START Records
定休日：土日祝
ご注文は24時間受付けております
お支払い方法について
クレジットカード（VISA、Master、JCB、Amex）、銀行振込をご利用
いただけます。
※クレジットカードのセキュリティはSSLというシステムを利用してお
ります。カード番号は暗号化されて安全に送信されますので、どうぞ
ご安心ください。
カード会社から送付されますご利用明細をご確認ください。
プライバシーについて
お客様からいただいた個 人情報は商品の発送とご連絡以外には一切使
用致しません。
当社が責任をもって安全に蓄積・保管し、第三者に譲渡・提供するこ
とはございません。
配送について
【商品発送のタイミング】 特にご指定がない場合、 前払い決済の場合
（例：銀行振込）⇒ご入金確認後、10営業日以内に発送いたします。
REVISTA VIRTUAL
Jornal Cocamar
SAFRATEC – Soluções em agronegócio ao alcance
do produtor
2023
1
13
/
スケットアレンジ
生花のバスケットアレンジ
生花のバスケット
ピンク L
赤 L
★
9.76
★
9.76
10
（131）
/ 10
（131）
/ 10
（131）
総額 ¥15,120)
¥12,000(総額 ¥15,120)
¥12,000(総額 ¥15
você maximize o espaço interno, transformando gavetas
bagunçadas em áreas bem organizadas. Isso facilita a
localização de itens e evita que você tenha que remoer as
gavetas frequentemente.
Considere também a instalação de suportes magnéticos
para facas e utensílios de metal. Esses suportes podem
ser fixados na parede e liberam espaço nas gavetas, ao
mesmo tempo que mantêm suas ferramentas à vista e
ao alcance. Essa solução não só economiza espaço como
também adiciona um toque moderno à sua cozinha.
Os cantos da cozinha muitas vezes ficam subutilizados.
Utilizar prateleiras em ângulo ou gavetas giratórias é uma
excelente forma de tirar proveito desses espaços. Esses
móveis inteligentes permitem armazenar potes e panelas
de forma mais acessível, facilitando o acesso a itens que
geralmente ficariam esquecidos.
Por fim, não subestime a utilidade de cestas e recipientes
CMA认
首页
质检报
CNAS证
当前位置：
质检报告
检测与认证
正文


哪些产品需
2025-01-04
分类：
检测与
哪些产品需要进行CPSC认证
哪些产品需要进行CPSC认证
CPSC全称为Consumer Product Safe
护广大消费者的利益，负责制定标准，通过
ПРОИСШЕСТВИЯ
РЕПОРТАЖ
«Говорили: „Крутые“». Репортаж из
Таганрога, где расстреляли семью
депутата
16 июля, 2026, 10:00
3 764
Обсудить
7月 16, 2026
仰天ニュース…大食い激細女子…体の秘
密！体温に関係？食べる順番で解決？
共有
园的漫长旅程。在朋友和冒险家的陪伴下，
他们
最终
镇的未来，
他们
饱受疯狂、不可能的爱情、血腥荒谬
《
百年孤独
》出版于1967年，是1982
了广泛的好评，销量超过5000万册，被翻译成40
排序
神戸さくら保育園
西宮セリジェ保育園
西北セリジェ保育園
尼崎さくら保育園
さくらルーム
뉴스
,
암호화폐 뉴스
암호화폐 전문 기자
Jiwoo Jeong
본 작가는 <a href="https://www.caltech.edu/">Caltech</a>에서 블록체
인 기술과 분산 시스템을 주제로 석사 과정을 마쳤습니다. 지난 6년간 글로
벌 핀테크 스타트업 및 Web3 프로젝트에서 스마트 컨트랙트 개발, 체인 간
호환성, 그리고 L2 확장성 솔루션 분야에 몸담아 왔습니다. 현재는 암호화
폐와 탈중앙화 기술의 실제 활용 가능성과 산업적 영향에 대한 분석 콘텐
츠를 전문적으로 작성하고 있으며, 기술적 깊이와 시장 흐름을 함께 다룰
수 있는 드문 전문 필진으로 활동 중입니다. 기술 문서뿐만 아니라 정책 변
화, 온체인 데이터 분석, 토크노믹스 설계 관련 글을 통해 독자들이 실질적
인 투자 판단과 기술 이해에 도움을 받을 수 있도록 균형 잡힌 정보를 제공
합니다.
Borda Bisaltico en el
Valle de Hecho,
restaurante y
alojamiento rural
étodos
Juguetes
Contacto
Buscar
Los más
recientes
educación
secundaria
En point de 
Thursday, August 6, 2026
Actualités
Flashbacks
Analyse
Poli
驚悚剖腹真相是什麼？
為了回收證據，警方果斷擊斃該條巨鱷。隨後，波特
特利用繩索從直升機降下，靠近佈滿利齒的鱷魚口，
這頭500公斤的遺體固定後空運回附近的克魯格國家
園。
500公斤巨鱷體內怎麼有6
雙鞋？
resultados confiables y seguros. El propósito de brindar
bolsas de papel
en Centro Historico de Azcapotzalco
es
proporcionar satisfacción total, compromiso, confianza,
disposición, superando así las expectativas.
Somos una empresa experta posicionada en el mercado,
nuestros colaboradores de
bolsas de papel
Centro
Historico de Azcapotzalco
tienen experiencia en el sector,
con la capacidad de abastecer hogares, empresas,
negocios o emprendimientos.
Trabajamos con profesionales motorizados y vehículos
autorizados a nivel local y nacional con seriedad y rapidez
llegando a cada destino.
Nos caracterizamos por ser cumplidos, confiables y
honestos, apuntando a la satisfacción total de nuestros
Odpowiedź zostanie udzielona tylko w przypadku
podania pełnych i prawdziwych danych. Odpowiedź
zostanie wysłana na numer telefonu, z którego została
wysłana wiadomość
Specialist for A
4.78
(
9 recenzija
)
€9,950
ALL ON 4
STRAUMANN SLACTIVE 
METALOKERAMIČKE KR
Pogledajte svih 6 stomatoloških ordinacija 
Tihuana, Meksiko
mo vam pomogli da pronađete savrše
END Records
### What to do
Find the line that contains "METALOKERAMIČKE KR" in the listing above. Retype it and every line after it up to the last, exactly, and nothing else.

### Answer to the exercise
METALOKERAMIČKE KR
Pogledajte svih 6 stomatoloških ordinacija 
Tihuana, Meksiko
mo vam pomogli da pronađete savrše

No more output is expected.